* _WORK ITEM_: Identify and copy all lines of the material where the string "Partnership" is found.

DATA UNDER STUDY below:

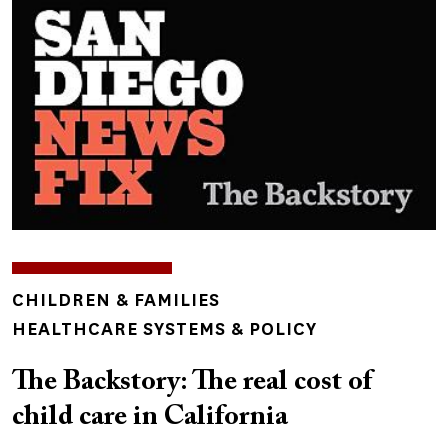
TOPICS
CHILDREN & FAMILIES
HEALTHCARE SYSTEMS & POLICY
The Backstory: The real cost of
child care in California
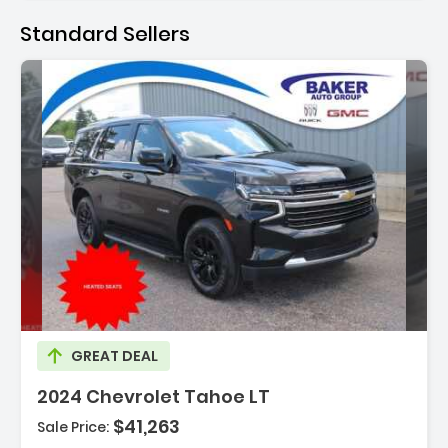
Standard Sellers
cription:
GREAT DEAL
2024 Chevrolet Tahoe LT
$41,263
Sale Price:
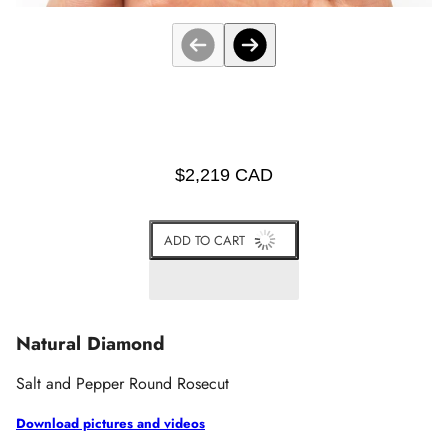
$2,219 CAD
ADD TO CART
Natural Diamond
Salt and Pepper Round Rosecut
Download pictures and videos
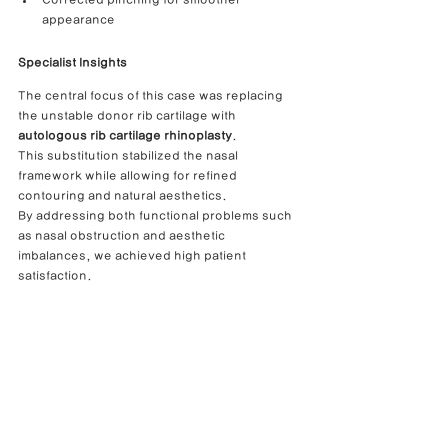
appearance
Specialist Insights
The central focus of this case was replacing 
the unstable donor rib cartilage with 
autologous rib cartilage rhinoplasty
.
This substitution stabilized the nasal 
framework while allowing for refined 
contouring and natural aesthetics.
By addressing both functional problems such 
as nasal obstruction and aesthetic 
imbalances, we achieved high patient 
satisfaction.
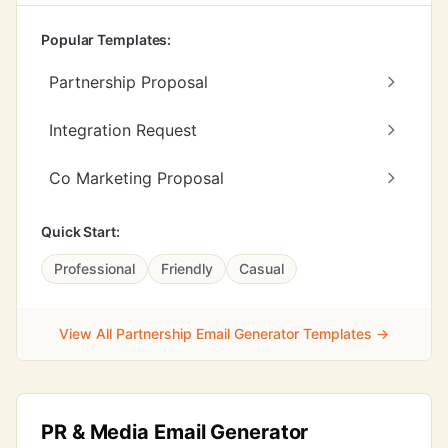
Popular Templates:
Partnership Proposal
Integration Request
Co Marketing Proposal
Quick Start:
Professional
Friendly
Casual
View All Partnership Email Generator Templates →
PR & Media Email Generator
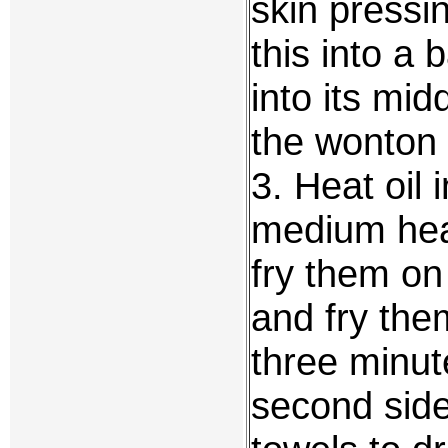
skin pressi
this into a 
into its mid
the wonton 
3. Heat oil 
medium heat
fry them on
and fry the
three minute
second sid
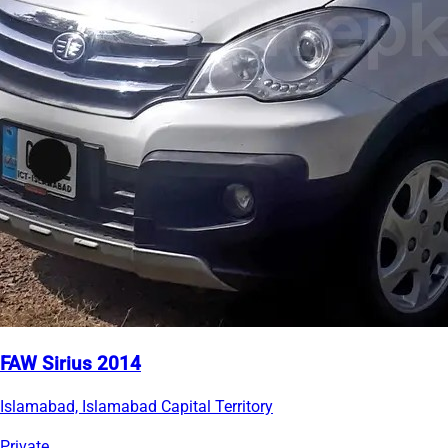
FAW Sirius 2014
Islamabad, Islamabad Capital Territory
Private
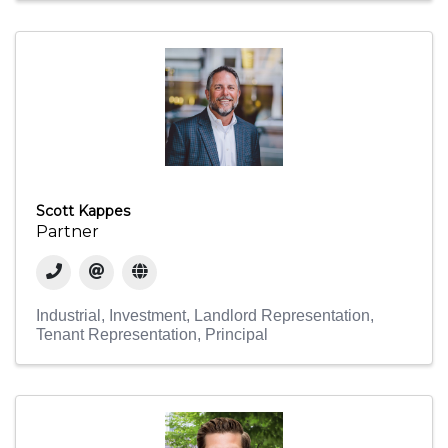
Scott Kappes
Partner
Industrial
Investment
Landlord Representation
Tenant Representation
Principal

End of DATA UNDER STUDY.

* _RESPONSE TO THE TASK_:
Partnership Proposal
View All Partnership Email Generator Templates →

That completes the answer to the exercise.